# Glen Sheppard has passed



## Linda G. (Mar 28, 2002)

Known to many as Shep, owner, publisher and editor of the North Woods Call, and a legend in Michigan conservation.

No services are planned. I hope they are planning on spreading his ashes on the Holy Waters. 

To send the family condolences and remember him, please go to 
http://www.winchesterfuneralhome.com/Guest-Books.html


----------



## boutdun (Nov 6, 2010)

Didn't he buy that from a woman? Maybe my memory is playing games again but I thought her name was Margaret something?


----------



## multibeard (Mar 3, 2002)

Glen was a great man and had a great editor. He was not afraid to take on the dnr.


----------



## Splitshot (Nov 30, 2000)

This is very sad news indeed. I was late finding "The North Woods Call" but for the last 20 years or so I never missed and issue. I will miss Glen very much. I wish his family well. Rest in Peace Glen.


----------



## Linda G. (Mar 28, 2002)

Shep bought the Call from Marguerite Gahagan, he ran her old Pine Whispers column in the Call, she had a home in the Grayling area until she sold the paper.
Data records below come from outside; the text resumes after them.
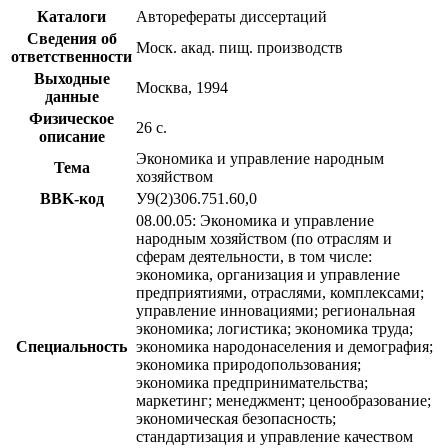
Каталоги
Авторефераты диссертаций
Сведения об
Моск. акад. пищ. производств
ответственности
Выходные
Москва, 1994
данные
Физическое
26 с.
описание
Экономика и управление народным
Тема
хозяйством
BBK-код
У9(2)306.751.60,0
08.00.05: Экономика и управление
народным хозяйством (по отраслям и
сферам деятельности, в том числе:
экономика, организация и управление
предприятиями, отраслями, комплексами;
управление инновациями; региональная
экономика; логистика; экономика труда;
Специальность
экономика народонаселения и демография;
экономика природопользования;
экономика предпринимательства;
маркетинг; менеджмент; ценообразование;
экономическая безопасность;
стандартизация и управление качеством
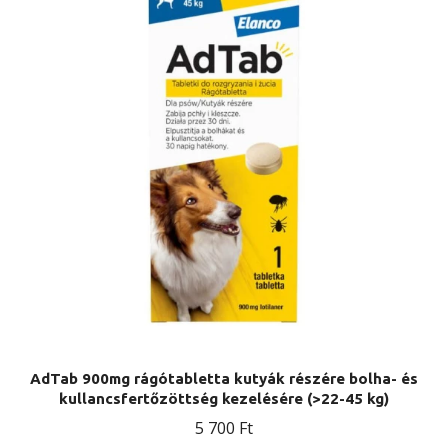
AdTab 900mg rágótabletta kutyák részére bolha- és
kullancsfertőzöttség kezelésére (>22-45 kg)
5 700
Ft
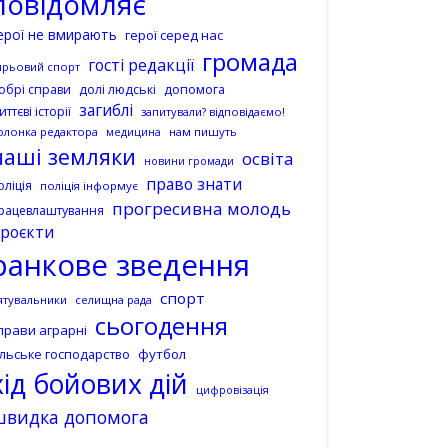
повідомляє
ерої не вмирають
герої серед нас
громада
гості редакції
ирьовий спорт
допомога
обрі справи
долі людські
загиблі
иттєві історії
запитували? відповідаємо!
олонка редактора
нам пишуть
медицина
наші земляки
освіта
новини громади
право знати
оліція
поліція інформує
прогресивна молодь
рацевлаштування
роєкти
ранкове зведення
спорт
ятувальники
селищна рада
сьогодення
прави аграрні
ільське господарство
футбол
хід бойових дій
цифровізація
швидка допомога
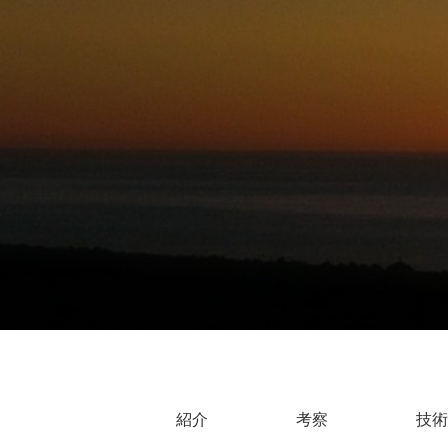
紹介
考察
技術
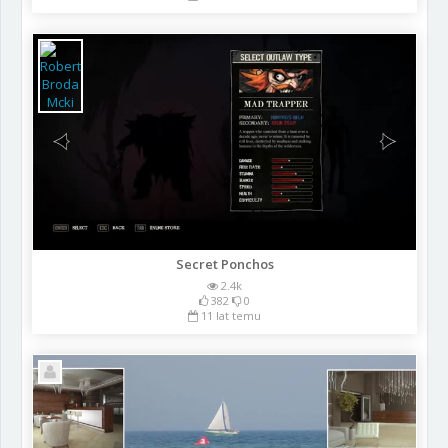
Secret Ponchos
2.4k
382
0
11 lat temu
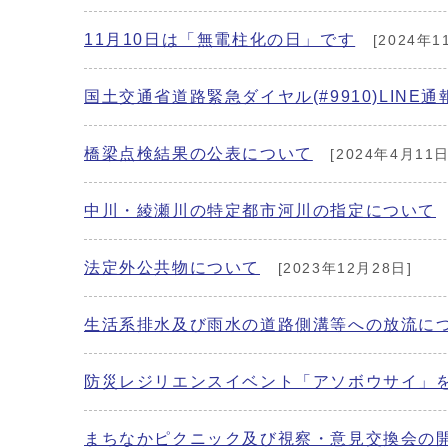
11月10日は「無電柱化の日」です
[2024年1
国土交通省道路緊急ダイヤル(#9910)LINE
橋梁点検結果の公表について
[2024年4月11日
中川・綾瀬川の特定都市河川の指定について
法定外公共物について
[2023年12月28日]
生活系排水及び雨水の道路側溝等への放流に
防災レジリエンスイベント「アソボウサイ」
まちなかピクニック及び視察・意見交換会の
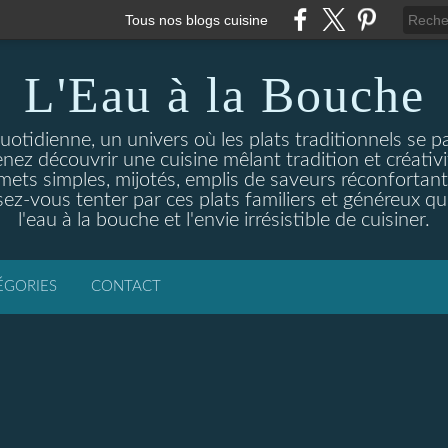
Tous nos blogs cuisine
L'Eau à la Bouche
otidienne, un univers où les plats traditionnels se p
enez découvrir une cuisine mêlant tradition et créativ
ets simples, mijotés, emplis de saveurs réconfortante
ez-vous tenter par ces plats familiers et généreux qui
l'eau à la bouche et l'envie irrésistible de cuisiner.
ÉGORIES
CONTACT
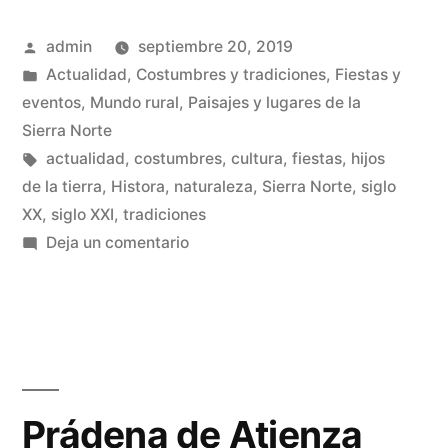
de
Publicado
admin
septiembre 20, 2019
los
por
Publicado
Actualidad
,
Costumbres y tradiciones
,
Fiestas y
hijos
en
eventos
,
Mundo rural
,
Paisajes y lugares de la
de
Sierra Norte
Etiquetas:
actualidad
,
costumbres
,
cultura
,
fiestas
,
hijos
la
de la tierra
,
Histora
,
naturaleza
,
Sierra Norte
,
siglo
tierra
XX
,
siglo XXI
,
tradiciones
en
Deja un comentario
(siglo
El
XX)»
regreso
de
los
hijos
de
Prádena de Atienza
la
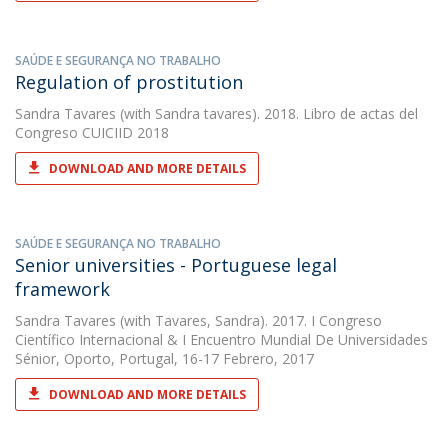
SAÚDE E SEGURANÇA NO TRABALHO
Regulation of prostitution
Sandra Tavares
(with Sandra tavares). 2018. Libro de actas del
Congreso CUICIID 2018
DOWNLOAD AND MORE DETAILS
SAÚDE E SEGURANÇA NO TRABALHO
Senior universities - Portuguese legal
framework
Sandra Tavares
(with Tavares, Sandra). 2017. I Congreso
Científico Internacional & I Encuentro Mundial De Universidades
Sénior, Oporto, Portugal, 16-17 Febrero, 2017
DOWNLOAD AND MORE DETAILS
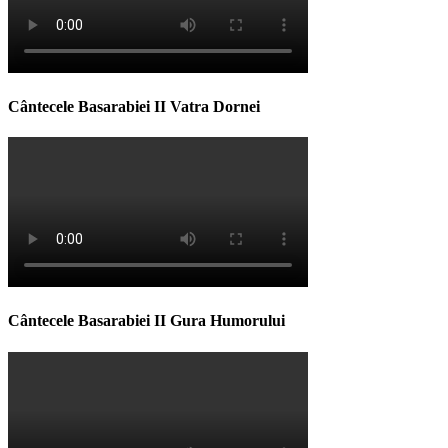
Cântecele Basarabiei II Vatra Dornei
Cântecele Basarabiei II Gura Humorului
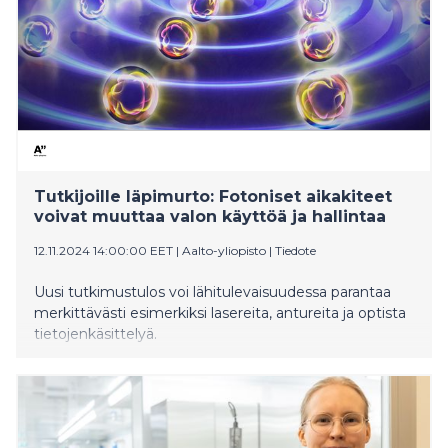
Tutkijoille läpimurto: Fotoniset aikakiteet
voivat muuttaa valon käyttöä ja hallintaa
12.11.2024 14:00:00 EET
|
Aalto-yliopisto
|
Tiedote
Uusi tutkimustulos voi lähitulevaisuudessa parantaa
merkittävästi esimerkiksi lasereita, antureita ja optista
tietojenkäsittelyä.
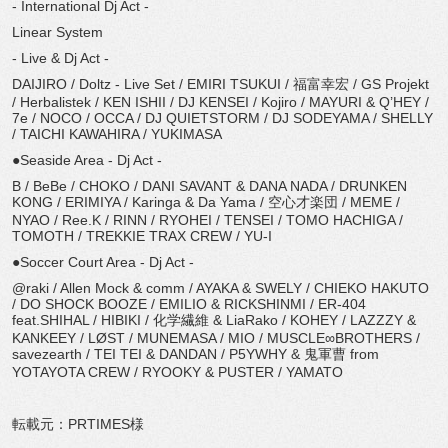
- International Dj Act -
Linear System
- Live & Dj Act -
DAIJIRO / Doltz - Live Set / EMIRI TSUKUI / 福富幸宏 / GS Projekt
/ Herbalistek / KEN ISHII / DJ KENSEI / Kojiro / MAYURI & Q’HEY /
7e / NOCO / OCCA / DJ QUIETSTORM / DJ SODEYAMA / SHELLY
/ TAICHI KAWAHIRA / YUKIMASA
●Seaside Area - Dj Act -
B / BeBe / CHOKO / DANI SAVANT & DANA NADA / DRUNKEN
KONG / ERIMIYA / Karinga & Da Yama / 空心才楽団 / MEME /
NYAO / Ree.K / RINN / RYOHEI / TENSEI / TOMO HACHIGA /
TOMOTH / TREKKIE TRAX CREW / YU-I
●Soccer Court Area - Dj Act -
@raki / Allen Mock & comm / AYAKA & SWELY / CHIEKO HAKUTO
/ DO SHOCK BOOZE / EMILIO & RICKSHINMI / ER-404
feat.SHIHAL / HIBIKI / 化学繊維 & LiaRako / KOHEY / LAZZZY &
KANKEEY / LØST / MUNEMASA / MIO / MUSCLE∞BROTHERS /
savezearth / TEI TEI & DANDAN / P5YWHY & 鬼軍曹 from
YOTAYOTA CREW / RYOOKY & PUSTER / YAMATO
転載元：PRTIMES様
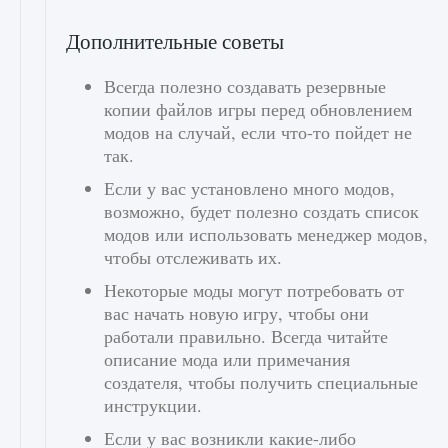
Дополнительные советы
Всегда полезно создавать резервные
копии файлов игры перед обновлением
модов на случай, если что-то пойдет не
так.
Если у вас установлено много модов,
возможно, будет полезно создать список
модов или использовать менеджер модов,
чтобы отслеживать их.
Некоторые моды могут потребовать от
вас начать новую игру, чтобы они
работали правильно. Всегда читайте
описание мода или примечания
создателя, чтобы получить специальные
инструкции.
Если у вас возникли какие-либо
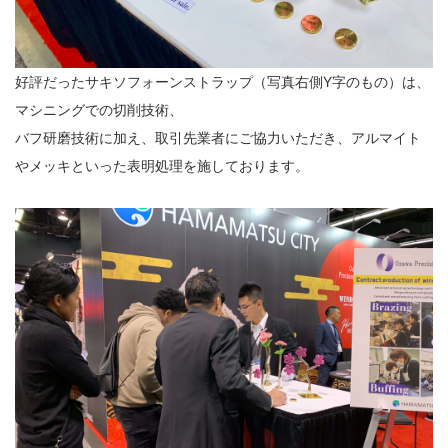
好評だったサキソフォーンストラップ（写真右側Y字のもの）は、
マシニングでの切削技術、
バフ研磨技術に加え、取引先業者にご協力いただき、アルマイト
やメッキといった表明処理を施しております。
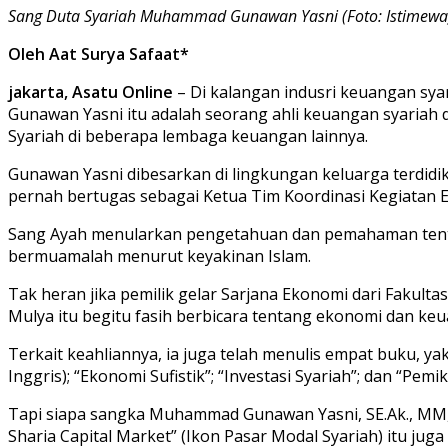
Sang Duta Syariah Muhammad Gunawan Yasni (Foto: Istimewa
Oleh Aat Surya Safaat*
jakarta, Asatu Online
– Di kalangan indusri keuangan sya
Gunawan Yasni itu adalah seorang ahli keuangan syaria
Syariah di beberapa lembaga keuangan lainnya.
Gunawan Yasni dibesarkan di lingkungan keluarga terdidik
pernah bertugas sebagai Ketua Tim Koordinasi Kegiatan 
Sang Ayah menularkan pengetahuan dan pemahaman tentan
bermuamalah menurut keyakinan Islam.
Tak heran jika pemilik gelar Sarjana Ekonomi dari Fakul
Mulya itu begitu fasih berbicara tentang ekonomi dan keu
Terkait keahliannya, ia juga telah menulis empat buku, 
Inggris); “Ekonomi Sufistik”; “Investasi Syariah”; dan “Pe
Tapi siapa sangka Muhammad Gunawan Yasni, SE.Ak., MM, C
Sharia Capital Market” (Ikon Pasar Modal Syariah) itu ju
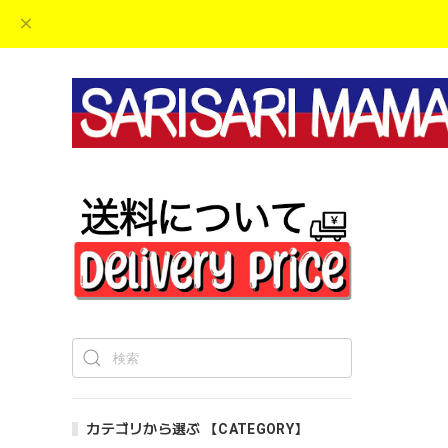
カテゴリから選ぶ 【CATEGORY】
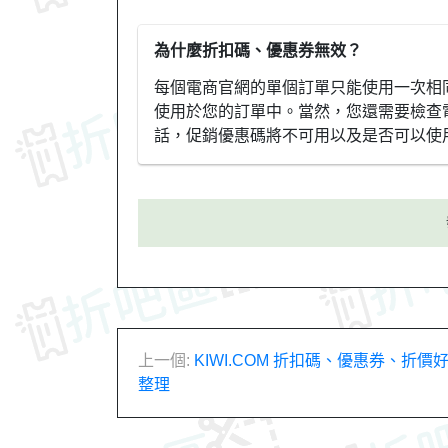
為什麼折扣碼、優惠券無效？
每個電商官網的單個訂單只能使用一次相
使用於您的訂單中。當然，您還需要檢查
話，促銷優惠碼將不可用以及是否可以使
文
上一個:
KIWI.COM 折扣碼、優惠券、折
整理
章
導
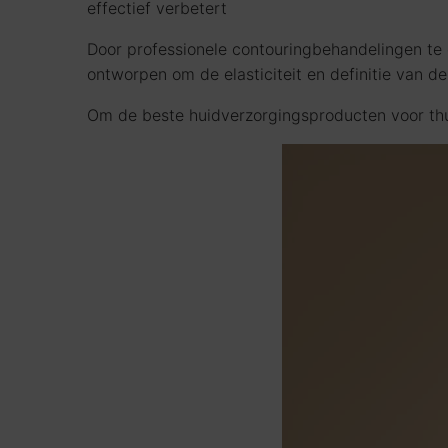
effectief verbetert
Door professionele contouringbehandelingen te 
ontworpen om de elasticiteit en definitie van d
Om de beste huidverzorgingsproducten voor thui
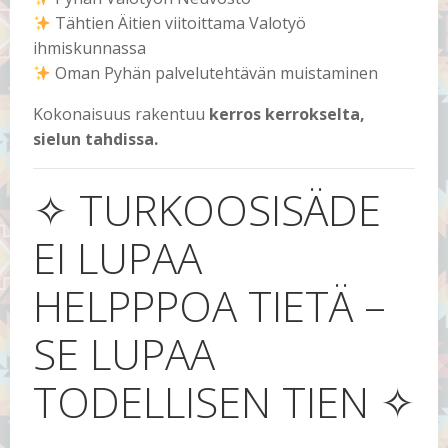
Tähtien Äitien viitoittama Valotyö
ihmiskunnassa
Oman Pyhän palvelutehtävän muistaminen
Kokonaisuus rakentuu
kerros kerrokselta,
sielun tahdissa.
✧ TURKOOSISÄDE
EI LUPAA
HELPPPOA TIETÄ –
SE LUPAA
TODELLISEN TIEN ✧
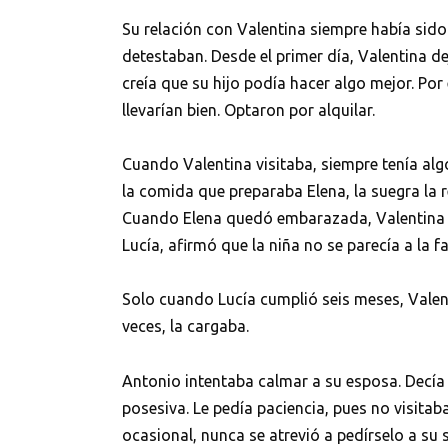
Su relación con Valentina siempre había sid
detestaban. Desde el primer día, Valentina 
creía que su hijo podía hacer algo mejor. Por 
llevarían bien. Optaron por alquilar.
Cuando Valentina visitaba, siempre tenía algo
la comida que preparaba Elena, la suegra la 
Cuando Elena quedó embarazada, Valentina ba
Lucía, afirmó que la niña no se parecía a la f
Solo cuando Lucía cumplió seis meses, Valent
veces, la cargaba.
Antonio intentaba calmar a su esposa. Decía 
posesiva. Le pedía paciencia, pues no visit
ocasional, nunca se atrevió a pedírselo a su 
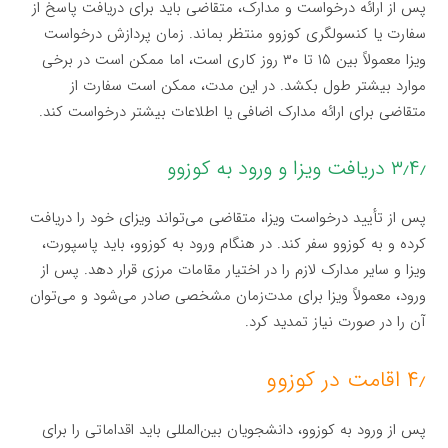
پس از ارائه درخواست و مدارک، متقاضی باید برای دریافت پاسخ از
سفارت یا کنسولگری کوزوو منتظر بماند. زمان پردازش درخواست
ویزا معمولاً بین ۱۵ تا ۳۰ روز کاری است، اما ممکن است در برخی
موارد بیشتر طول بکشد. در این مدت، ممکن است سفارت از
متقاضی برای ارائه مدارک اضافی یا اطلاعات بیشتر درخواست کند.
۳٫۴٫ دریافت ویزا و ورود به کوزوو
پس از تأیید درخواست ویزا، متقاضی می‌تواند ویزای خود را دریافت
کرده و به کوزوو سفر کند. در هنگام ورود به کوزوو، باید پاسپورت،
ویزا و سایر مدارک لازم را در اختیار مقامات مرزی قرار دهد. پس از
ورود، معمولاً ویزا برای مدت‌زمان مشخصی صادر می‌شود و می‌توان
آن را در صورت نیاز تمدید کرد.
۴٫ اقامت در کوزوو
پس از ورود به کوزوو، دانشجویان بین‌المللی باید اقداماتی را برای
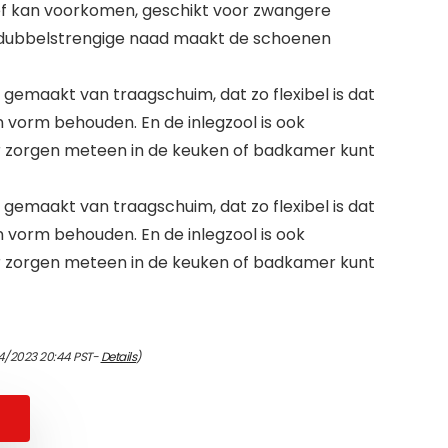
ctief kan voorkomen, geschikt voor zwangere
 dubbelstrengige naad maakt de schoenen
gemaakt van traagschuim, dat zo flexibel is dat
un vorm behouden. En de inlegzool is ook
r zorgen meteen in de keuken of badkamer kunt
gemaakt van traagschuim, dat zo flexibel is dat
un vorm behouden. En de inlegzool is ook
r zorgen meteen in de keuken of badkamer kunt
4/2023 20:44 PST-
Details
)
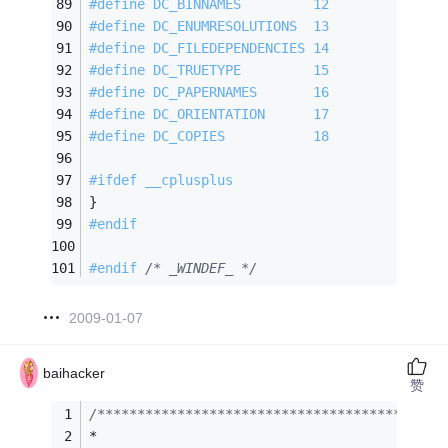
#
define
 DC_BINNAMES         12
#
define
 DC_ENUMRESOLUTIONS  13
#
define
 DC_FILEDEPENDENCIES 14
#
define
 DC_TRUETYPE         15
#
define
 DC_PAPERNAMES       16
#
define
 DC_ORIENTATION      17
#
define
 DC_COPIES           18
#
ifdef
 __cplusplus
}
#
endif
#
endif
/* _WINDEF_ */
2009-01-07
baihacker
赞
/*******************************************
*                                           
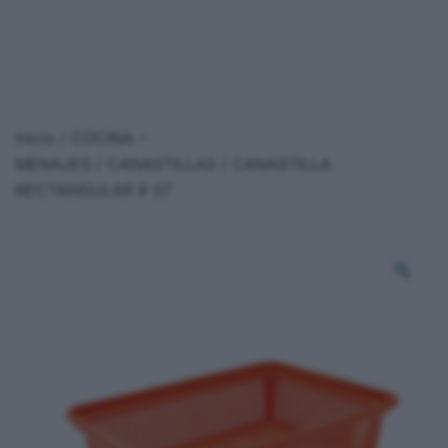
Inicio
/
COCINA –
MENAJES
/
CANASTILLAS
/ CANASTILLA
RECTANGULAR # 07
Online condolences can be left at www.winchesterfuneralhome.com


----------



## swampbuck (Dec 23, 2004)

Linda G. said:


> Shep bought the Call from Marguerite Gahagan, he ran her old Pine Whispers column in the Call, she had a home in the Grayling area until she sold the paper.
> 
> Online condolences can be left at www.winchesterfuneralhome.com


 Actually Mrs Gahagan operated the paper from her home in Roscommon prior to selling the paper. On her death she left the cottage and property as a nature preserve. It is used often as an outdoors classroom by the local schools.

http://gahagannature.org/ You can read some of her old articles there. This month is fitting...http://gahagannature.org/images/Pine WhJan10.pdf


----------



## EdB (Feb 28, 2002)

Very sad news indeed, Glen was a staunch ally for conservation Thanks for letting us know and posting a link to the condolences Linda.


----------